Water pollution means that the physical, chemical and biological properties of water are changing. In this study, adsorption was chosen as the treatment method because it is an eco-friendly and low cost approach. Magnetite is a magnetic material that can synthesize chemical precipitation. Magnetite was used for the removal of copper in artificial water samples. For this purpose, metal removal from water dependent on the pH, initial concentration of metal, amount of adsorbent and effect of sorption time were investigated. Magnetite was characterized using XRD, SEM and particle size distribution. The copper ions were determined by atomic absorption spectrometry. The adsorption of copper on the magnetite was studied in a batch process, with different aqueous solutions of Cu (II) at concentrations ranging from 10 to $50mg\;l^{-1}$. Optimum conditions for using magnetite were found to be concentration of $10mg\;L^{-1}$, pH: 4.5, contact time: 40 min.
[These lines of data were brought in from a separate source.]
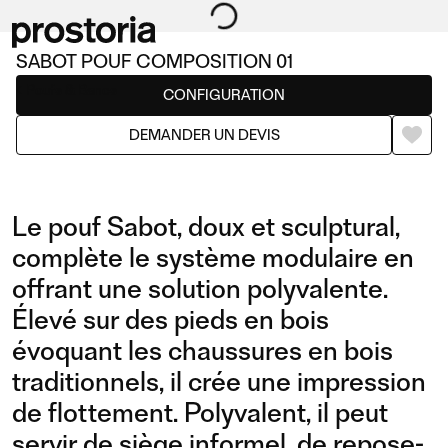
SABOT POUF COMPOSITION 01
Poufs & Bancs
CONFIGURATION
DEMANDER UN DEVIS
Le pouf Sabot, doux et sculptural,
complète le système modulaire en
offrant une solution polyvalente.
Élevé sur des pieds en bois
évoquant les chaussures en bois
traditionnels, il crée une impression
de flottement. Polyvalent, il peut
servir de siège informel, de repose-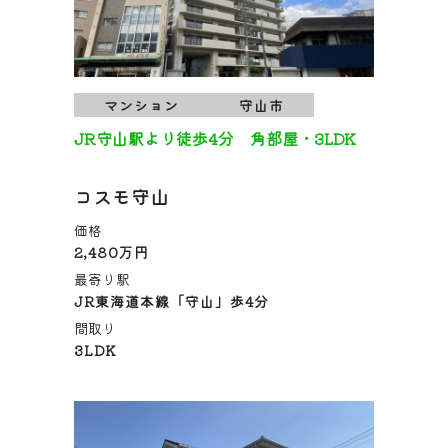
マンション
守山市
JR守山駅より徒歩4分 角部屋・3LDK
コスモ守山
価格
2,480万円
最寄り駅
JR東海道本線「守山」歩4分
間取り
3LDK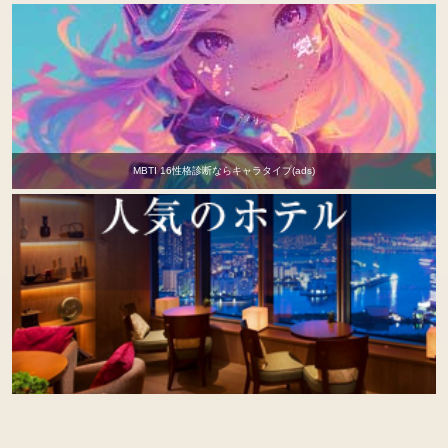
MBTI 16性格診断ならキャラタイプ(ads)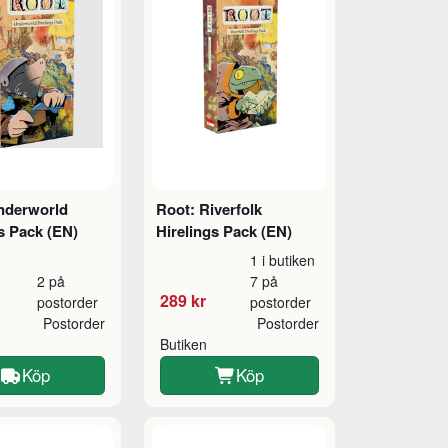
nderworld
Root: Riverfolk
s Pack (EN)
Hirelings Pack (EN)
1 i butiken
2 på
7 på
289 kr
postorder
postorder
Postorder
Postorder
Butiken
Köp
Köp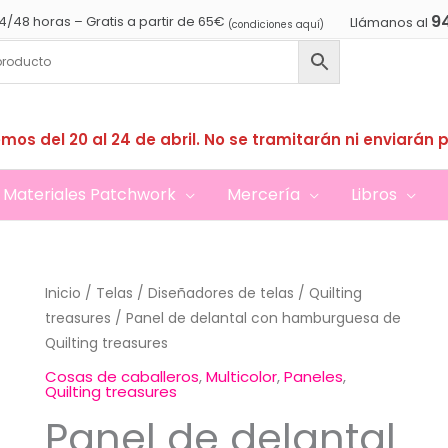
9
4/48 horas – Gratis a partir de 65€
Llámanos al
(condiciones aquí)
mos del 20 al 24 de abril. No se tramitarán ni enviarán 
Materiales Patchwork
Mercería
Libros
Inicio
/
Telas
/
Diseñadores de telas
/
Quilting
treasures
/ Panel de delantal con hamburguesa de
Quilting treasures
Cosas de caballeros
,
Multicolor
,
Paneles
,
Quilting treasures
Panel de delantal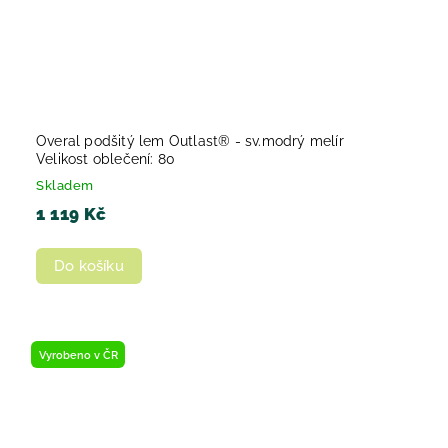
Overal podšitý lem Outlast® - sv.modrý melír
Velikost oblečení: 80
Skladem
1 119 Kč
Do košíku
Vyrobeno v ČR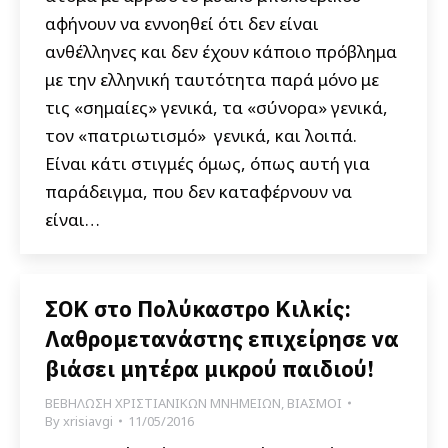
αφήνουν να εννοηθεί ότι δεν είναι
ανθέλληνες και δεν έχουν κάποιο πρόβλημα
με την ελληνική ταυτότητα παρά μόνο με
τις «σημαίες» γενικά, τα «σύνορα» γενικά,
τον «πατριωτισμό» γενικά, και λοιπά.
Είναι κάτι στιγμές όμως, όπως αυτή για
παράδειγμα, που δεν καταφέρνουν να
είναι…
ΣΟΚ στο Πολύκαστρο Κιλκίς:
Λαθρομετανάστης επιχείρησε να
βιάσει μητέρα μικρού παιδιού!
ΒΕΒΗΛΩΣΗ ΧΡΙΣΤΙΑΝΙΚΩΝ ΜΝΗΜΕΙΩΝ
,
ΒΙΑΣΜΟΙ
By
xrisiavgi
11/05/2016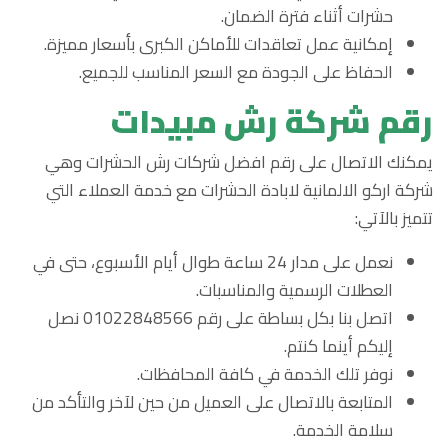
حشرات أثناء فترة الضمان.
إمكانية عمل تعاقدات للأماكن الكبرى بأسعار مميزة.
الحفاظ على الجودة مع السعر المناسب للجميع.
رقم شركة رش مبيدات
يمكنك الاتصال على رقم افضل شركات رش الحشرات وهي
شركة اركو الالمانية لابادة الحشرات مع خدمة العملاء التي
تتميز بالآتي:
نعمل على مدار 24 ساعة طوال أيام الأسبوع، حتى في
العطلات الرسمية والمناسبات.
اتصل بنا بكل بساطة على رقم 01022848566 نصل
إليكم أينما كنتم.
نوفر تلك الخدمة في كافة المحافظات.
المتابعة بالاتصال على العميل من حين لآخر والتأكد من
سلامة الخدمة.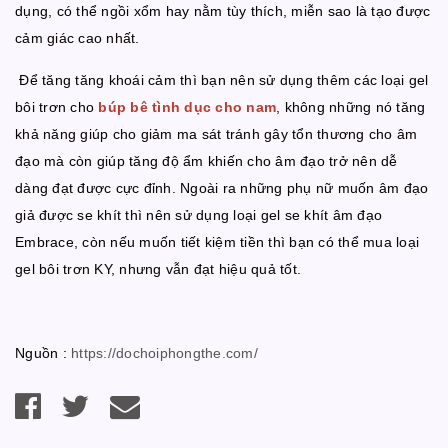
dụng, có thể ngồi xổm hay nằm tùy thích, miễn sao là tạo được
cảm giác cao nhất.
Để tăng tăng khoái cảm thì bạn nên sử dụng thêm các loại gel
bôi trơn cho
búp bê tình dục cho nam
, không những nó tăng
khả năng giúp cho giảm ma sát tránh gây tổn thương cho âm
đạo mà còn giúp tăng độ ẩm khiến cho âm đạo trở nên dễ
dàng đạt được cực đỉnh. Ngoài ra những phụ nữ muốn âm đạo
giả được se khít thì nên sử dụng loại gel se khít âm đạo
Embrace, còn nếu muốn tiết kiệm tiền thì bạn có thể mua loại
gel bôi trơn KY, nhưng vẫn đạt hiệu quả tốt.
Nguồn :
https://dochoiphongthe.com/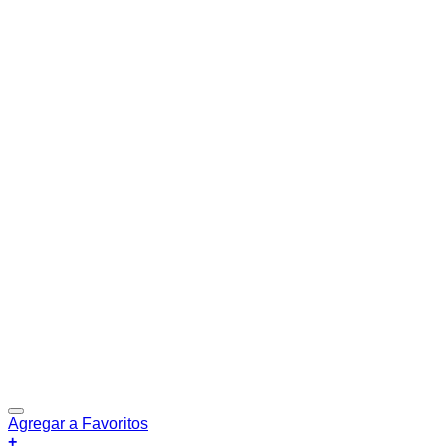
Agregar a Favoritos
+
Optimum adsorbent was found to be 0.3 gr. Furthermore, adsorption isotherm data were analyzed using the Langmuir and Freundlich equations. The adsorption data fitted well with the Freundlich ($r^2=0.9701$) and Langmuir isotherm ($r^2=0.9711$) equations. Kinetic and equilibrium aspects of the adsorption process were studied. The time-dependent Cu (II) adsorption data were described well by a pseudo-second-order kinetic model.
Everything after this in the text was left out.